La personnalité du jeune avocat de Marwan Muhammad retient l’attention. Le jeune homme s’était déjà illustré dans le cadre des annulations d’arrêtés anti-burkini à Nice durant l’été 2016, ayant défendu les positions du CCIF jusque devant le Conseil d’Etat. Gravitant dans l’islamosphère depuis longtemps, Sefen Guez Guez a qualifié de « collabeur » Amine El Khatmi – élu PS ayant notamment dénoncé l’islamophobie comme étant « un concept créé pour étouffer toute critique de la religion » – dans un tweet ayant été effacé depuis. L’avocat avait alors, sans surprise, plaidé « l’humour », mais l’accusation tombait comme un couperet. L’accusation de traîtrise qu’encourent toutes les personnes de culture musulmane qui défendent la laïcité, dont Meguini fait également l’objet.

Coup de com’

En réalité, l’enjeu du procès était essentiel : a-t-on encore le droit de critiquer la branche la plus radicale de l’islam ? Car si les juges décident de condamner la critique du salafisme et la qualifier d’injure raciale, c’est bel et bien la critique de l’islam qui sera visée de manière sous-jacente. Comme si les meurtres perpétrés au sein de Charlie Hebdo n’avaient pas été assez sanguinaires. Comme si le danger représenté par les tentatives d’intimidation du CCIF – qui menace de procès quiconque émet un désaccord – ne représentait pas une menace assez réelle pour la liberté d’expression. L’avocat de M. Muhammad avait clairement démontré que son objectif n’était pas la réparation du préjudice causé par l’insulte, mais bel et bien une volonté politique : en s’en prenant directement et personnellement à l’avocat de Meguini pour cause d’affaires défendues, en s’en prenant aux amitiés de Meguini avec Mohamed Sifaoui et la militante laïque Céline Pina, en attaquant la personnalité de l’accusé.

Fixés le 4 juillet

M. Muhammad, contrairement à ce qu’il a déclaré à la barre, ne semblait pas le moins du monde être terrifié par ces insultes qui l’avaient prétendument blessé. L’affaire Meguini a tout l’air d’un coup de com’ destiné à jurisprudentialiser le délit de blasphème.

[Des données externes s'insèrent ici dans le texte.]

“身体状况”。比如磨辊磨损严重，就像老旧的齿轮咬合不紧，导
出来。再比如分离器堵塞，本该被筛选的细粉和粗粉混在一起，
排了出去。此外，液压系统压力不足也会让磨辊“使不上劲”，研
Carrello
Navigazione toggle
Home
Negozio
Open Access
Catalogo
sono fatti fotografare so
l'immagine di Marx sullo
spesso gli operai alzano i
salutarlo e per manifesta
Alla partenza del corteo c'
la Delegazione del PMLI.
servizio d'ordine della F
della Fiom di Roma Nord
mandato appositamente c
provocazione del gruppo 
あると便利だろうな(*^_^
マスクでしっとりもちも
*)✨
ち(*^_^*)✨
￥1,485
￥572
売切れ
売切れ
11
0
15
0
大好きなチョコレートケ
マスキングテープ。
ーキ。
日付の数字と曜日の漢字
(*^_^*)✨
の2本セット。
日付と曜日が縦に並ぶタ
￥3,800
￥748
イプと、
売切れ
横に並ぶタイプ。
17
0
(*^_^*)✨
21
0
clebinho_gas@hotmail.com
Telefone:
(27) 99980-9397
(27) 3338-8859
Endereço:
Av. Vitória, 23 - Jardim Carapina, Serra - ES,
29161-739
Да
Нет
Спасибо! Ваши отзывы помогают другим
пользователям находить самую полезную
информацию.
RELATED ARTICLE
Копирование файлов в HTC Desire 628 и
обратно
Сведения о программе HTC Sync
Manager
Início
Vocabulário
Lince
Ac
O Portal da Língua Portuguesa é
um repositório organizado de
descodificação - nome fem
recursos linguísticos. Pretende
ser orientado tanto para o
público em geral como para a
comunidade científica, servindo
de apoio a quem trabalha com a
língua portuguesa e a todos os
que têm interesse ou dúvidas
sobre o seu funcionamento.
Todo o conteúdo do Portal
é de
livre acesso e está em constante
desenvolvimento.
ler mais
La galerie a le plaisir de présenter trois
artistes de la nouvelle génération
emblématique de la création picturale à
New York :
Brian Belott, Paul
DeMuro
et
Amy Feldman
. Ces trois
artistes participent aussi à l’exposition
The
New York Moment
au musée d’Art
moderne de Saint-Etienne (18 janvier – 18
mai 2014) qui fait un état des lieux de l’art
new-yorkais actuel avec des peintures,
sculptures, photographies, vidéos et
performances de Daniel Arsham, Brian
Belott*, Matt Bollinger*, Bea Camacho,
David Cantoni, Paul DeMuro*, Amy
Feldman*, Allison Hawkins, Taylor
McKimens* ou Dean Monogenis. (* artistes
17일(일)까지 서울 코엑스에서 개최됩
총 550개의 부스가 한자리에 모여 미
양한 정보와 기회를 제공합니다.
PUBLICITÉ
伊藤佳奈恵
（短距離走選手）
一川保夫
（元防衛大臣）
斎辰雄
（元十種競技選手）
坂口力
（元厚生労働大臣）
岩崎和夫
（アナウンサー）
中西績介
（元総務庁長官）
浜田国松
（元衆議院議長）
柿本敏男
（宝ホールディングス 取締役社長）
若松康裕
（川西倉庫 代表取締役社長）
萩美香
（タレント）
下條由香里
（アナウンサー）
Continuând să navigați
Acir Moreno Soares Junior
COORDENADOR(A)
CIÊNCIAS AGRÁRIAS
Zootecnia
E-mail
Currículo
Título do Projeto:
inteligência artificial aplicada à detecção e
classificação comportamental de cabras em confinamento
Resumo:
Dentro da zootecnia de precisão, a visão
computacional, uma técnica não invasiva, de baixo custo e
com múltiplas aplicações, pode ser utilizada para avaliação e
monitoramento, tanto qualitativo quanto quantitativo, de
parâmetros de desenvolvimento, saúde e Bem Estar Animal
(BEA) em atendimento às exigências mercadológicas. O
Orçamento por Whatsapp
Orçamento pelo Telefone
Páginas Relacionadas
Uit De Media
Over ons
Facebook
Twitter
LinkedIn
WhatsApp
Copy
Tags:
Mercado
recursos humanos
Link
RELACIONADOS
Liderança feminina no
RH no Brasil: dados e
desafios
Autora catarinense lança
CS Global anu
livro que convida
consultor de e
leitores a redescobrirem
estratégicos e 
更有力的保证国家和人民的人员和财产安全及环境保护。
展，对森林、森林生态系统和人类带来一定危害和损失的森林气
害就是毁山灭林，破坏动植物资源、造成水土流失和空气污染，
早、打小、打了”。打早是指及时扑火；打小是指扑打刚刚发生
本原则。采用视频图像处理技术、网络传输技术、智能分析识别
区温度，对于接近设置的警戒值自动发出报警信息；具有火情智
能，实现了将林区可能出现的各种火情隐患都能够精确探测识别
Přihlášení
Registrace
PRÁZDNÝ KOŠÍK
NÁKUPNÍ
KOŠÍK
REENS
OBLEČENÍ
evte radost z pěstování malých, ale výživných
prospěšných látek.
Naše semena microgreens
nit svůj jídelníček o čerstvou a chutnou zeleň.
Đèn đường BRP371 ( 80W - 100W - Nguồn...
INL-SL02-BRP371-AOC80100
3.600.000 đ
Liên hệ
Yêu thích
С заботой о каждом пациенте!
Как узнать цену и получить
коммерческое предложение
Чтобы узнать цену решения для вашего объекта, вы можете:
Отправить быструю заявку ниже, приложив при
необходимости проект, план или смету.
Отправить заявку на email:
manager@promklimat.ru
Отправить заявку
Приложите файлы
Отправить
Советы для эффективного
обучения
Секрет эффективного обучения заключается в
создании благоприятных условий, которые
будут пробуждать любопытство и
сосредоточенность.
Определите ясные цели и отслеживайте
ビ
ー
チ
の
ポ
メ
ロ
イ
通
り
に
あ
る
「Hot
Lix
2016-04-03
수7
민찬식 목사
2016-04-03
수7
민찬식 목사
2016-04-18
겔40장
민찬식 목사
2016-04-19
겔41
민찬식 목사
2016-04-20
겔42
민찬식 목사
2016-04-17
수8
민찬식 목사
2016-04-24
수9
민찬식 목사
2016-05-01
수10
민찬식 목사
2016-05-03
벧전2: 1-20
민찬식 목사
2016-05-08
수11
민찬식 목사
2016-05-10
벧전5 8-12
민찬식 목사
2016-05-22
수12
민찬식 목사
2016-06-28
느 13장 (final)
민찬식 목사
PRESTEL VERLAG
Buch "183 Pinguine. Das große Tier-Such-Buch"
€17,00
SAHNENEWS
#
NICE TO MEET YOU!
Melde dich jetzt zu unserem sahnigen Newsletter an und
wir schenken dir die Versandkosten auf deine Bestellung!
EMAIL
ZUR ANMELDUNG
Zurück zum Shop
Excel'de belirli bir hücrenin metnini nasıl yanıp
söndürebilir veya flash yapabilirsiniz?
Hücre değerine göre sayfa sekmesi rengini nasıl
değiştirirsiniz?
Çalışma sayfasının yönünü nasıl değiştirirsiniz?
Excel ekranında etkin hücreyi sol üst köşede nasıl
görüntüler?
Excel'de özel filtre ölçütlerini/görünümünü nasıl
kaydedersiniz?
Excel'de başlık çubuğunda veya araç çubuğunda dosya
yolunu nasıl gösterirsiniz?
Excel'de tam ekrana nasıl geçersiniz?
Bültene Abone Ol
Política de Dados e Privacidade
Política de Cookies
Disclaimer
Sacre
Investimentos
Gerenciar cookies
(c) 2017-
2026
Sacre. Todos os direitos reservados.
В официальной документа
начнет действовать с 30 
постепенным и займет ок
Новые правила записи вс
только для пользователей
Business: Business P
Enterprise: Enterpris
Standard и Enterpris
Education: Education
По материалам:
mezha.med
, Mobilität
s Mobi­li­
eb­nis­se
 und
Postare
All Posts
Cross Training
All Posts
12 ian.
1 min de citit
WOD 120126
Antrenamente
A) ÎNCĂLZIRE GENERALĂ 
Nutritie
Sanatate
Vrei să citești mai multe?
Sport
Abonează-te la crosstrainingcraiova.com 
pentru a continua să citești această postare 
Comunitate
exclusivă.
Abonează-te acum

Recueillant l’assentiment final du procureur qui a estimé que la ligne rouge n’était pas franchie par Ahmed Meguini, l’assistance s’est levée et s’en est allée, en attendant le verdict des juges. Cette affaire, en apparence banale, contient un enjeu de taille. Qu’en sera-t-il ? Réponse le 4 juillet. Quel que soit le jugement rendu, il y aura certainement appel.